**PROBLEM REQUIREMENTS:** Reproduce the line containing "Condition of Sale" and every line after it through the end of the records. Include nothing else.

**LISTED ENTRIES:**
————————

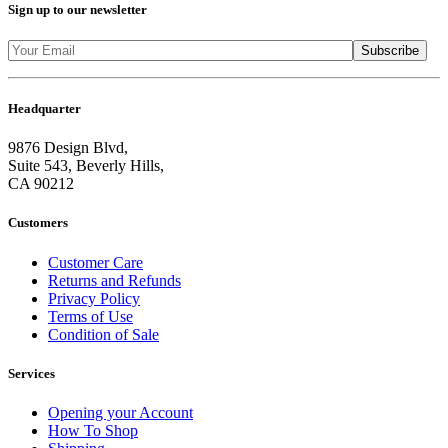
Sign up to our newsletter
Headquarter
9876 Design Blvd,
Suite 543, Beverly Hills,
CA 90212
Customers
Customer Care
Returns and Refunds
Privacy Policy
Terms of Use
Condition of Sale
Services
Opening your Account
How To Shop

————————

**ANSWER SECTION:**
Condition of Sale
Services
Opening your Account
How To Shop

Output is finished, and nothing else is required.